It is also fast becoming my favourite view in the world. Intimate garden views with sheds, green houses and washing lines give way to fields of grass and cows, hedgerows and ponds which in turn give way to distant blued hills melting into blue sky dotted with clouds - on a good day; on a wet day we get tones of grey with interspersed rainclouds of violet and slate looming over horizon. all, however, beautiful in their way.
The hawthorn blossoms have been stupendous this year with the local hedgerows looking like the most fairytale of bridal sprays, absolutely dripping with petals, turning the countryside into a symphony of white and spring green. And the scent - it makes just breathing seem like the greatest treat at this time of year and as I step off the train I take in a huge lungful of air and the scent of blossom and green growing things just overwhelms me, letting me know I'm back home again.
The garden is also taking shape. We've got the flower beds sorted, whilst Jean-Luc has been building and assembling, I've been indulging in manual labour and digging over the beds, digging out dead tree roots ad planting up ferns and assorted annuals.
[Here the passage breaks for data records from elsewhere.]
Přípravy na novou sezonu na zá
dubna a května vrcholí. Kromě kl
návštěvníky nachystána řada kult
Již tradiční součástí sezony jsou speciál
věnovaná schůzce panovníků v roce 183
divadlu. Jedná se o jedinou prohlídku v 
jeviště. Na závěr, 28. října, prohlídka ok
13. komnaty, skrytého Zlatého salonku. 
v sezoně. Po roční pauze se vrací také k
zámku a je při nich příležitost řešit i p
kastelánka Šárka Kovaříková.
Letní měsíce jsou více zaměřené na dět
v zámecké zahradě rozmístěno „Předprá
It's not looking too bad. I'm now playing the gardener game of waiting until next summer when they have established a bit more and look less like islands of green and more like a flowing border of colour and texture or at least that's what I hope for.
It looks a bit suburban with its edges and neatly mown grass but that's a compromise with Jean-Luc's passion for tidiness; I'm hoping that as the plants develop we'll get some softer edges and sweet disorder will creep in, if not everywhere then in enough places to meet my desire for a wilder garden. To be honest if it were up to me it would be huge borders, small wildflower meadow dotted with orchard trees and no lawn; but the art of a happy relationship is compromise and so we both do so.
The big golden conifer on the left is an important landmark; firstly it's the Nu's preferred shelter from both rain and sun and secondly, it marks the start of the veggie growing part of the garden. The plan is that from there down to the paving in front of the summer house will be raised veg beds, fruit bushes, comfrey, and a compost heap; separated from the first part of the garden by a trellis up which my Fuggle hop will grow. that's the plan anyway. Obviously we won't get the beds in for the growing season this year as we had to get the greenhouse in before anything else could be built; so this year it's be chard and a few other things in pots; and of course, our stupendous harvest of tomatoes.
(note the wild garlic in front of the shady 'woodland' border - yum)
I'm determined that next year we'll be growing a good selection of veggies for us to eat. I don't aim to provide everything we'll eat but I would like to provide fresh seasonal veggies that the supermarkets don't appear to be able to. Rainbow chard, fresh beetroot, beans, peas, courgettes, spinach, kales, peppers, tomatoes and chillies to name but a few. I want to experiment and see what survives and thrives; I know there'll be disappointments but I can't wait to try.